The Company may pay a finder's fee on the Offering within the amount permitted by the policies of the TSX Venture Exchange (the "Exchange"). Closing of the Offering is subject to a number of conditions, including receipt of all necessary corporate and regulatory approvals, including the Exchange. All securities issued in connection with the Offering will be subject to a statutory hold period of four months plus a day from the date of issuance in accordance with applicable securities legislation.

Hybrid Minerals Acquisition
Savoy Ventures Inc. has entered into a non-binding letter of intent (the "LOI") effective May 31, 2017 with Hybrid Minerals Inc. ("Hybrid"). The LOI contemplates a business combination transaction (the "Acquisition") pursuant to which Savoy will acquire all of the issued and outstanding common shares of Hybrid (the "Hybrid Shares") in exchange for common shares of Savoy (the "Savoy Shares") on a 1:1 exchange ratio. The Acquisition is an arm's length transaction and is expected to constitute a Reactivation Transaction under the rules of the Exchange.

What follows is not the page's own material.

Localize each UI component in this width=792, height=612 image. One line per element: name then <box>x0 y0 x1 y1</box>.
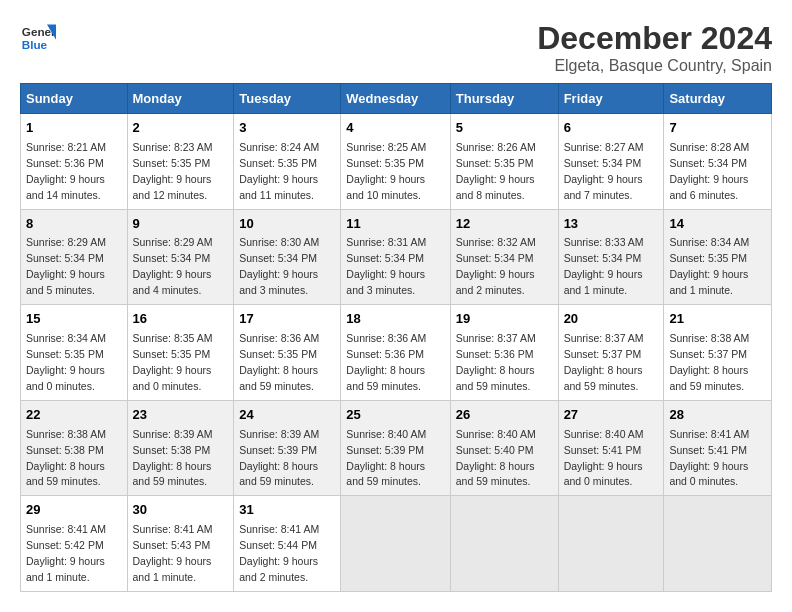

Hybrid Minerals Inc., is a specialty minerals exploration company and currently holds the rights to the CAS Cobalt Project.

The CAS Project is an advanced cobalt, copper, and gold property located between eCobalt Solutions' Blackbird cobalt/copper project and US Cobalt's Iron Creek cobalt project in Lemhi County, Idaho, USA.  More information is available at: www.hybrid-minerals.com.

The LOI also contemplates other material conditions precedent to the closing of the Acquisition (the "Closing"), including, the completion of an equity financing, customary due diligence, receipt of all necessary regulatory, corporate and third party approvals, compliance with all applicable regulatory requirements, and all requisite board and shareholder approvals being obtained. In particular, it is a condition of Closing that Savoy maintain its listing on the TSX-V.

Completion of the proposed transaction is subject to a number of conditions, including receipt of appropriate regulatory approvals.  The transaction cannot close until all such conditions are satisfied.  There can be no assurance that the transaction will be completed as proposed or at all.